### What is needed
All lines holding the string "besoin" should be copied from the data below.

[[ Records for this exercise open ]]

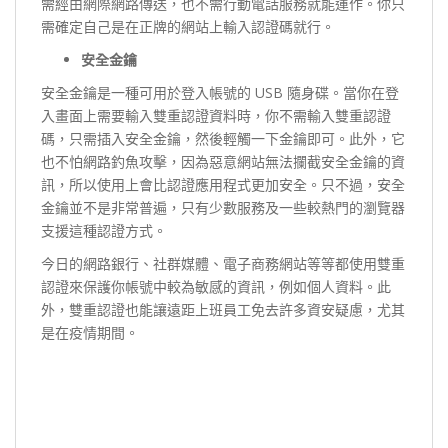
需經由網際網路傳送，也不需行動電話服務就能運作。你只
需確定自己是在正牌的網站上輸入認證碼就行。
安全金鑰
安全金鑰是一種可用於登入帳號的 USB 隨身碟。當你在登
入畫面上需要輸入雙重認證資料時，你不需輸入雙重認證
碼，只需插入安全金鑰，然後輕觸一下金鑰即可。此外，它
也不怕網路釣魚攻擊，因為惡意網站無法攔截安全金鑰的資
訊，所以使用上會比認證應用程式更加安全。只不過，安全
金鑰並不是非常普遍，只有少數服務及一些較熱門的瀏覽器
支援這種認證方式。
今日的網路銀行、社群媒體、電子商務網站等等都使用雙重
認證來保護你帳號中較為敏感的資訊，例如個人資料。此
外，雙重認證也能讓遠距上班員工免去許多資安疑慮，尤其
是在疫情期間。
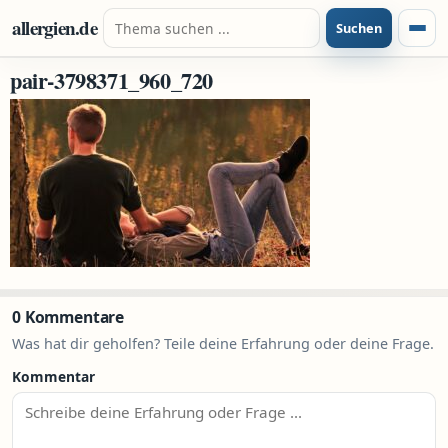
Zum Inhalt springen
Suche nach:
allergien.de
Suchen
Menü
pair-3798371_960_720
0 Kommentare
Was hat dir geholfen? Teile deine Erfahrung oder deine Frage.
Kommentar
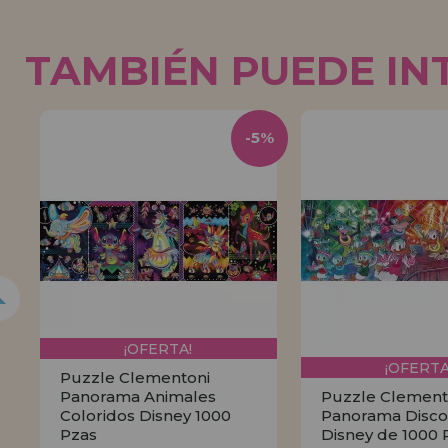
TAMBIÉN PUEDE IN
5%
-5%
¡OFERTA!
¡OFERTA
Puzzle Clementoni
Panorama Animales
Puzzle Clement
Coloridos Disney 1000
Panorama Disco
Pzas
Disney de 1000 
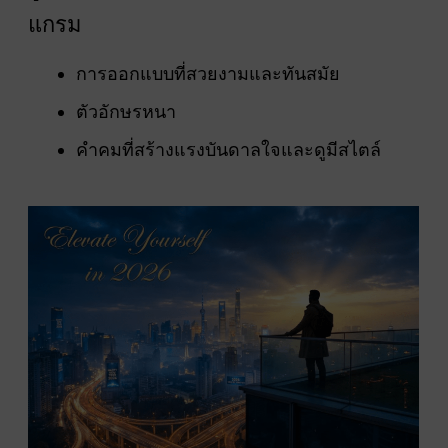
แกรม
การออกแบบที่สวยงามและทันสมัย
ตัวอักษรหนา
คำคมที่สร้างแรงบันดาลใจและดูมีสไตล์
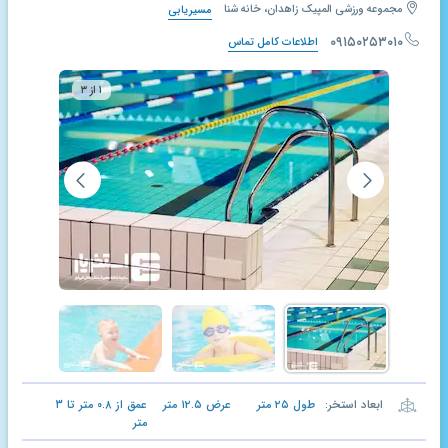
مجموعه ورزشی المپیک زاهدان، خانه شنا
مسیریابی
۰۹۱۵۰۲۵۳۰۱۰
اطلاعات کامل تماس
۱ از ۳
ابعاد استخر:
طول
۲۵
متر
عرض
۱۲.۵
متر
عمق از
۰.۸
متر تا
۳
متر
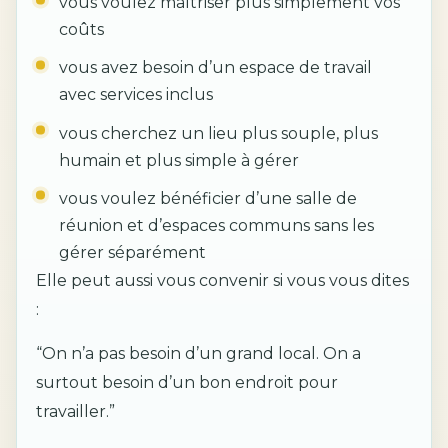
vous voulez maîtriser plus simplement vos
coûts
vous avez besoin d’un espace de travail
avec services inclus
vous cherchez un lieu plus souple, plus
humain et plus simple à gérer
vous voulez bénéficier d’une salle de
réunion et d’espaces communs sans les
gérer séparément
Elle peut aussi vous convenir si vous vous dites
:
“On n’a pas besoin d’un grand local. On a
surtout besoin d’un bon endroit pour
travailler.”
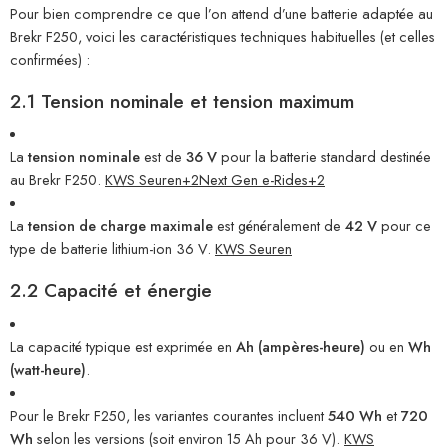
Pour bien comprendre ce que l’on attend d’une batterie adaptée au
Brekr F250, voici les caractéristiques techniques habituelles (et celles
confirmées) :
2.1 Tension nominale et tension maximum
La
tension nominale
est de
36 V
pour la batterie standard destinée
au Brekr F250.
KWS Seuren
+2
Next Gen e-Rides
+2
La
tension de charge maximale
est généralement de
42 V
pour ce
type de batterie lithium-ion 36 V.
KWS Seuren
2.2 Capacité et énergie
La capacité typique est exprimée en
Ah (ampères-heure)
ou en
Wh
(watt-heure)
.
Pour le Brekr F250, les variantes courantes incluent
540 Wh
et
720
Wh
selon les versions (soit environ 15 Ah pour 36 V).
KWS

[[ Records for this exercise closed ]]

### Expected answer
vous avez besoin d’un espace de travail
“On n’a pas besoin d’un grand local. On a
surtout besoin d’un bon endroit pour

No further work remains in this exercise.